En 1966, plusieurs de nos clients abandonnaient le projet de villa qu’ils avaient confié à notre agence pour acheter un « chalet Rousseau ». Ce chalet en bois, préfabriqué dans le Lot-et-Garonne, était vendu dans le secteur du Cap-Ferret pour moitié prix d’une maison traditionnelle. De plus, son toit de tuiles et sa banalité architecturale lui assuraient un permis de construire sans problèmes, alors que nos maisons « modernes » à toit plat se voyaient souvent refusées par les services de l’urbanisme de l’époque. Est-ce que nous n’étions pas capables de concevoir une maison aussi économique, mais architecturalement plus satisfaisante ?

Nous nous sommes mis à réfléchir tous les quatre, Salier, Courtois, Sadirac et moi-même. La future maison devrait faire 80 m² pour deux chambres et un séjour, un coin cuisine et un bloc eau, un abri à voiture transformable plus tard en pièce habitable. Elle ferait moins de 10 m de façade, pour s’implanter facilement, dans un lotissement, sur une parcelle de 20 m de large. Elle aurait un toit de tuile à 2 pentes, mais sans plafond, les pièces profitant du volume de la charpente apparente, les avant-toits généreux mettant à l’ombre les façades que nous ne concevions pas autrement que largement vitrées.

Avec l’entreprise Guirmand, qui venait de réaliser la maison Petit-Brisson, entièrement préfabriquée en bois, et le chalet de Barèges, nous avons recherché la façon de construire la plus économique. Était mis au point un système modulaire de construction — travées de 3 m, modulation intérieure de 0,60 — avec des bois de section courante pour la charpente. Pour rassurer les clients, et ne pas donner l’image d’un « préfabriqué », cette maison entièrement en bois aurait 2 murs pignons en maçonnerie. Mais ces murs, qu’un maçon quelconque devait pouvoir monter, s’arrêteraient à l’horizontale à 2 m, le vide triangulaire restant jusqu’à la charpente était fermé en vitrage, pour le séjour, et en bois pour les chambres.

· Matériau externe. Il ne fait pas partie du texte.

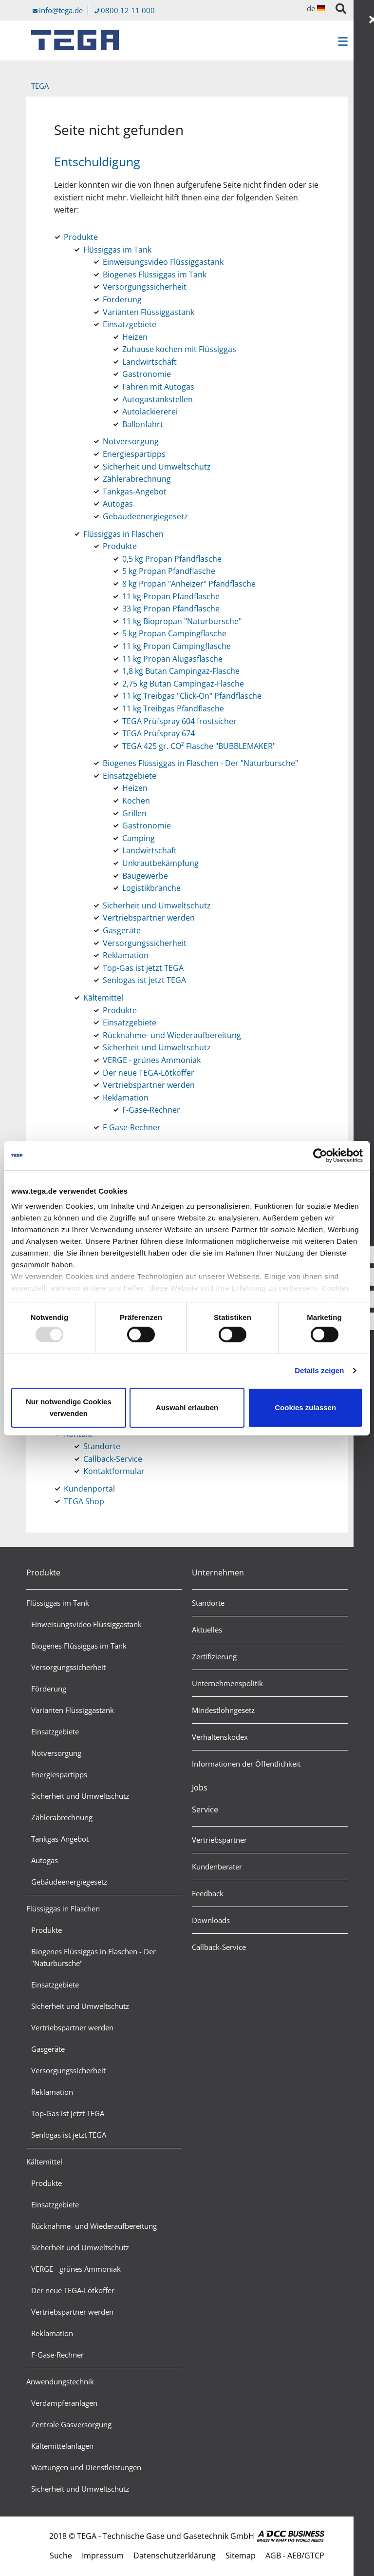  What do you see at coordinates (246, 1764) in the screenshot?
I see `Informationen der Öffentlichkeit` at bounding box center [246, 1764].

La « Girolle » était née, puisque nous lui avions trouvé ce nom, pour une « maison qui pousse comme un champignon ». Un prototype était monté sur le terrain d’un ami de Courtois, à Saint-Jean-d’Illac, sur la route du Cap-Ferret. Ce fut tout de suite le succès, et l’entreprise Guirmand devait construire bon an mal an une cinquantaine de maisons par an jusqu’à ce que, en 1974, la crise énergétique oblige à mieux isoler la maison, donc à la rendre plus chère, et que l’entreprise elle-même, qui avait mal maîtrisé sa croissance, finisse par déposer son bilan.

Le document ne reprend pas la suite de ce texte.